Renters often face an uphill battle in dealing with landlords and property owners. This is because most renters aren’t fully aware of their legal rights as tenants and most property owners are aware of this fact. By educating yourself on the laws that have been set in place to protect tenants, you can better protect yourself and ensure your landlord is fulfilling his or her obligations.
Federal Laws Protect Against Discriminatory Acts
Many people know that employers are prohibited from discriminating against employees, but it may not be as commonly known that similar laws protect those seeking housing. The Fair Housing Act protects tenants from discrimination in relation to a number of factors. This means housing cannot be refused to an individual where the reason given is based on one of the following factors:
- Familial status
Even though these laws have been in place for many years, the Department of Housing and Urban Development reports that it still receives a high number of discrimination complaints each year. For instance, between 2012 and 2013, the agency reported that it received 3,500 complaints. Of that number, 40% of the housing discrimination complaints were either resolved, resulted in charges being filed, or were submitted to the U.S. Department of Justice for further investigation.
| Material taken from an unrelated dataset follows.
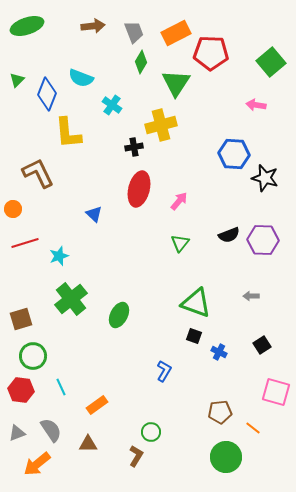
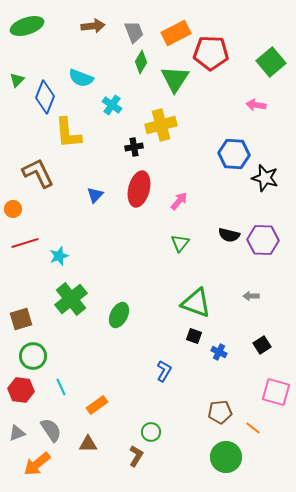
green triangle at (176, 83): moved 1 px left, 4 px up
blue diamond at (47, 94): moved 2 px left, 3 px down
blue triangle at (94, 214): moved 1 px right, 19 px up; rotated 30 degrees clockwise
black semicircle at (229, 235): rotated 35 degrees clockwise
States Also Establish Rights for Tenants
Individual states establish their own laws to protect tenants, as well. While this means each state has different laws in this area, there are many laws common throughout the states. For instance, each state requires that the property owner provide “livable conditions” to the tenants living in the dwelling. This means the landlord must provide indoor plumbing, hot and cold running water, electricity, and heat. In warmer climates, the laws may also require the landlord to provide air conditioning, but it depends on the state.
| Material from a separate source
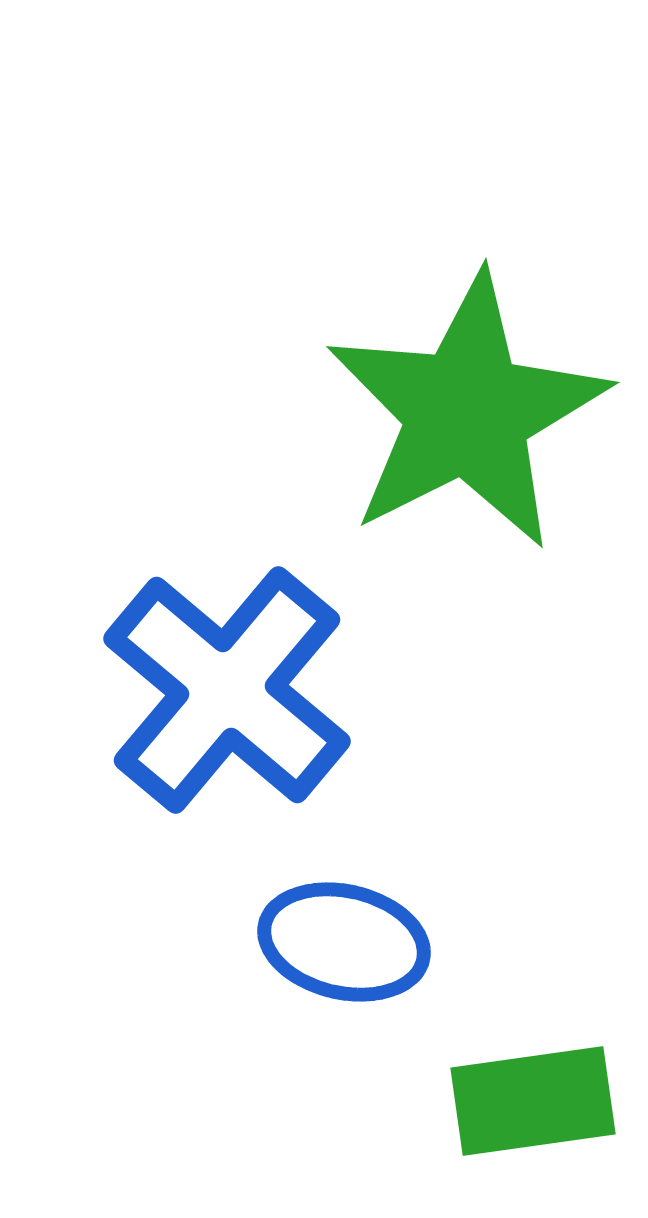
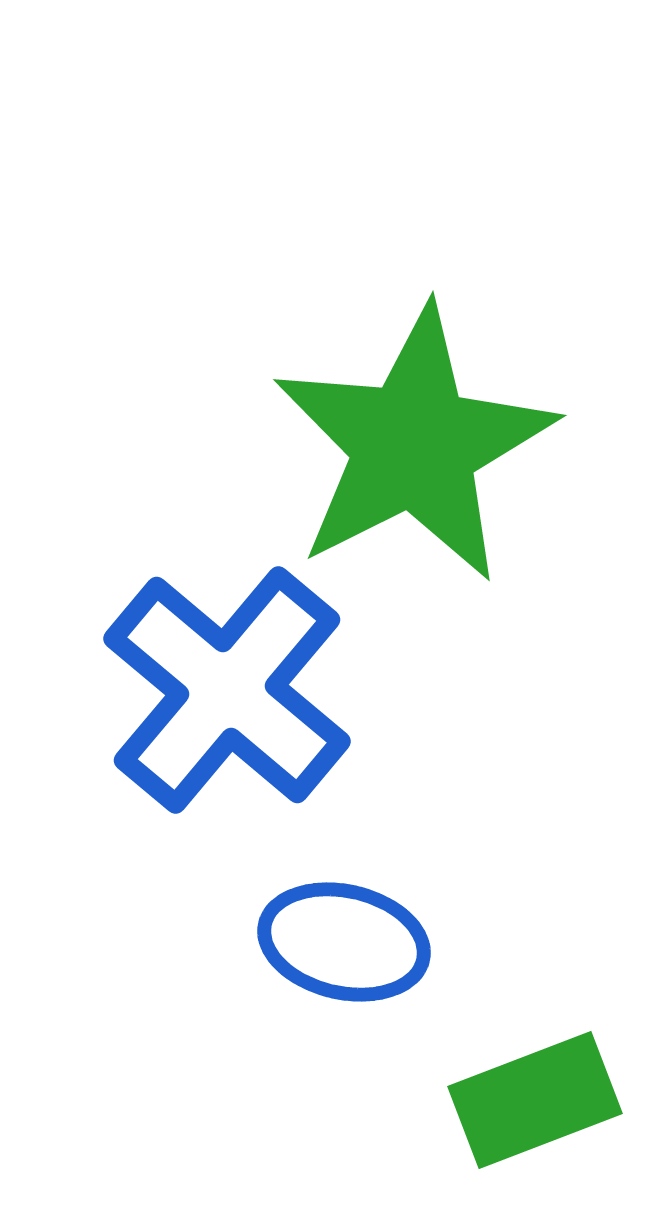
green star: moved 53 px left, 33 px down
green rectangle: moved 2 px right, 1 px up; rotated 13 degrees counterclockwise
Additionally, property owners may attempt to curtail the law through a lease that lists unlawful terms. As long as the tenant doesn’t question these terms and assumes he or she has no choice but to abide by them, the landlord may be able to get away with these violations. However, an informed tenant will know that the law supersedes the lease and the courts will favor the tenant in these instances.
In one example, a lease may require that a tenant is responsible for plumbing repairs. Since these repairs are necessary to make the property livable, the landlord is legally responsible for those repairs. A signed lease won’t change the law.
If you want to learn more about your rights as a tenant in your state, you can contact your state housing authority. You may also want to consult community organizations that act to help tenants fight for their rights. By becoming involved and informed, you can better protect your rights.